The most consequential 2024-2026 development for this section is not better stereo but better monocular depth. Depth Anything V2 (NeurIPS 2024), trained on tens of millions of images with synthetic-data distillation, produces relative depth maps of startling robustness; UniDepth (CVPR 2024) and the Metric3D line attack the metric gap directly by conditioning on camera intrinsics, and Marigold (CVPR 2024) showed that repurposed diffusion models (the generative machinery of Chapter 33) yield fine-detailed depth from a single image. Video variants (Video Depth Anything, 2025) add temporal consistency. Where does that leave stereo? The hybrid frontier answers: DEFOM-Stereo (CVPR 2025) and similar systems inject monocular foundation-model priors into the stereo matcher, getting the mono network's hole-free, texture-immune coverage and two-view geometry's metric anchoring, while sensor-fusion stacks treat mono depth as a dense prior refined by sparse accurate stereo or LiDAR. The quadratic law still governs the geometric half of every such hybrid, and "metric without calibration" remains the open problem; Chapter 27 picks up this story in full.

Exercise 13.5.1: Design a Rig on Paper Conceptual

A sidewalk-delivery robot needs depth from 0.4 m (curb edges at its feet) to 12 m (oncoming pedestrians), with at most $\pm 2$ cm error at 3 m. Its matcher searches 128 disparities with $\Delta d = 0.25$ px, and its cameras have 1280-pixel-wide sensors with selectable lenses ($f$ between 600 and 1600 px). Choose $f$ and $B$, verify all three constraints ($Z_{\min}$ via $d_{\max}$, the error budget at 3 m, and error at 12 m, which you should report rather than constrain), and identify which requirement forced each choice. Is there slack left, and where would you spend it?

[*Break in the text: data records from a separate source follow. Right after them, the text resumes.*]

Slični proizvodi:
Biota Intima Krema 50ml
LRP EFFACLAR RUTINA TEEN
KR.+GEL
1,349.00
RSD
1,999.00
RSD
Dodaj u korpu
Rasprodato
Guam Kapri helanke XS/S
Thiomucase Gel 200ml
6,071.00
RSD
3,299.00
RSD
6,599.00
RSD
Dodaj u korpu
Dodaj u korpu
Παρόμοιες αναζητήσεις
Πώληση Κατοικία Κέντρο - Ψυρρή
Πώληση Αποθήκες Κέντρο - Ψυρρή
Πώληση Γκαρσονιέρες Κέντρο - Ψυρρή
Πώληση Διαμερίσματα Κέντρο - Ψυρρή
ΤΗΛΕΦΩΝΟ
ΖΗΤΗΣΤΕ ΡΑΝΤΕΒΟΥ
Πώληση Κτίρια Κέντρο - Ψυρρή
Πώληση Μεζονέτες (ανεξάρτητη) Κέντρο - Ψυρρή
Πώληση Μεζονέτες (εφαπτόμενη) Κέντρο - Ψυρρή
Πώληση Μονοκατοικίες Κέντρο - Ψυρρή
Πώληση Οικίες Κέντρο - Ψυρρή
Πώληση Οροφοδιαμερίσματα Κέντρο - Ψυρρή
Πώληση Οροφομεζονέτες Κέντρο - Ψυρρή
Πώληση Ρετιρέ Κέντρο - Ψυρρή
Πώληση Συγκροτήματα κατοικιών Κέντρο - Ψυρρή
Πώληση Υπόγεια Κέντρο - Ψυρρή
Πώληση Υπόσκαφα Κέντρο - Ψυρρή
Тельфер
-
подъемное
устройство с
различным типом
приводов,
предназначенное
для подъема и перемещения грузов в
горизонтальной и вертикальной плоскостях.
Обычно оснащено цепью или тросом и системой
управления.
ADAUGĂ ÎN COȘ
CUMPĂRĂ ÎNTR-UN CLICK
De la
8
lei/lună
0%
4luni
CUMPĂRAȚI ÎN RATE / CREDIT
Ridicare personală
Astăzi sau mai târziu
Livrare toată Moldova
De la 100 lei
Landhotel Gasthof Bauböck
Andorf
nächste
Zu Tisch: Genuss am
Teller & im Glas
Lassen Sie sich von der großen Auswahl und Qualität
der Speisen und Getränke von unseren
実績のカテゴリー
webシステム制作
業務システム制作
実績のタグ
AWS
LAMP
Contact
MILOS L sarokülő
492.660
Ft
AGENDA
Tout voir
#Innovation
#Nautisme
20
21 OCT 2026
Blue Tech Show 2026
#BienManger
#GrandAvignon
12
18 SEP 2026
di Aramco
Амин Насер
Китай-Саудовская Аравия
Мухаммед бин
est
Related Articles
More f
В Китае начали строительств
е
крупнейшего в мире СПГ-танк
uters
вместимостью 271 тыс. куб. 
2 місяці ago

Exercise 13.5.2: Measure Your Own Error Curve Coding

Using any calibrated stereo pair source (a RealSense in passive mode, two webcams calibrated per Chapter 12, or a Middlebury pair with known calibration), place a flat target at 5 to 8 measured distances spanning your rig's range. At each distance, compute the depth map, extract the target region, and record the mean and standard deviation of its depth. Plot measured standard deviation against distance on log-log axes, fit a power law, and compare the fitted exponent to the predicted value of 2. Report your rig's effective $\Delta d$ by inverting the quadratic law at each distance.

Exercise 13.5.3: Mono Versus Stereo, Honestly Analysis

Run a monocular depth network (Depth Anything V2 via Hugging Face transformers' depth-estimation pipeline) on the left image of a stereo pair for which you have computed metric stereo depth. Align the mono prediction to the stereo depth with a least-squares affine fit in inverse-depth space (solve for scale and shift on confident stereo pixels), then map the per-pixel residuals. Where does mono beat stereo (textureless walls, occlusion halos?) and where does stereo beat mono (fine geometry, repeated objects at different depths, absolute scale away from the fit region?). Write a five-sentence recommendation for which to ship in (a) an indoor vacuum robot, (b) a warehouse drone, justifying each with your residual maps.